● **Task goal**
Search the entries for the word "investors". Copy every line that holds it.

---------- Records shown ----------

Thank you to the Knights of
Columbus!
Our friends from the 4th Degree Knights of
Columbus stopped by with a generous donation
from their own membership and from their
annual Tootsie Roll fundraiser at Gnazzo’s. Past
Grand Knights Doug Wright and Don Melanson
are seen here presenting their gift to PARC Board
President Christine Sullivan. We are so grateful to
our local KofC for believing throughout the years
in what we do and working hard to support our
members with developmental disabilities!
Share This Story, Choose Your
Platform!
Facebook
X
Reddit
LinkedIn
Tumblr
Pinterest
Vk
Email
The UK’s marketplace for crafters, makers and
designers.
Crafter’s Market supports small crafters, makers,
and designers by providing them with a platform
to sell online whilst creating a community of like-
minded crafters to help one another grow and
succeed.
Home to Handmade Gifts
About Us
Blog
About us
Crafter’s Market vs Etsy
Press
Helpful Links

----------
---------- Records shown ----------

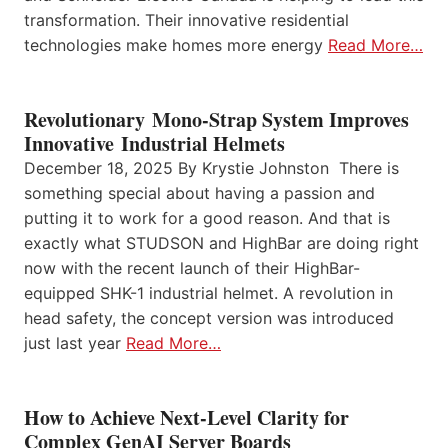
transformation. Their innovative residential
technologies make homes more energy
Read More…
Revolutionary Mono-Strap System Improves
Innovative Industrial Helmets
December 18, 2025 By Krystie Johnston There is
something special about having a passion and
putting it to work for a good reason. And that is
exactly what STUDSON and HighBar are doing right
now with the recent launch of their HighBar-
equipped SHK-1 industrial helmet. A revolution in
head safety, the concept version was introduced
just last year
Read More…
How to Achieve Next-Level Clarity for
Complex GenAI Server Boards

----------
---------- Records shown ----------

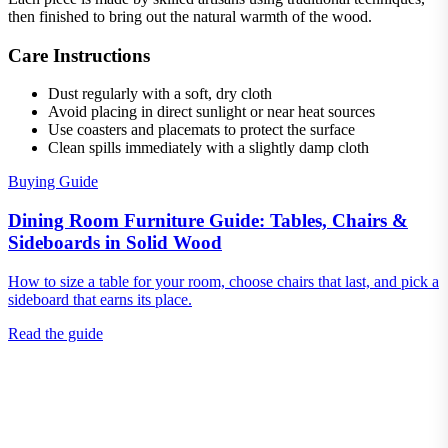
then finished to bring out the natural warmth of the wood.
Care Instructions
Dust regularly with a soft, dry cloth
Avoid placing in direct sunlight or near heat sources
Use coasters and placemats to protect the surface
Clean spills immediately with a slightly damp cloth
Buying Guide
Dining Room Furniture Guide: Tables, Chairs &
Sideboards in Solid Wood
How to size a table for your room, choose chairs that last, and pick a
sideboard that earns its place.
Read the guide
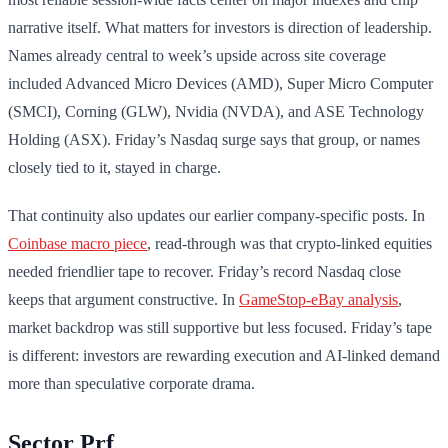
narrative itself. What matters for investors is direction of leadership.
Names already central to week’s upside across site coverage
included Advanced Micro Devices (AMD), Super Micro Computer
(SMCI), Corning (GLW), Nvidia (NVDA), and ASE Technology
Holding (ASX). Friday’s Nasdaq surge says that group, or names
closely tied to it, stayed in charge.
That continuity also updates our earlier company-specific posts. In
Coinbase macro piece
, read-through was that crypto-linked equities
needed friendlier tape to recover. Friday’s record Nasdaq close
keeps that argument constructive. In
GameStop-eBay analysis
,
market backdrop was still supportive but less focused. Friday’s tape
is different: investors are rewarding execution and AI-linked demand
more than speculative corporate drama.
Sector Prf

----------

● **Answer box**
narrative itself. What matters for investors is direction of leadership.
is different: investors are rewarding execution and AI-linked demand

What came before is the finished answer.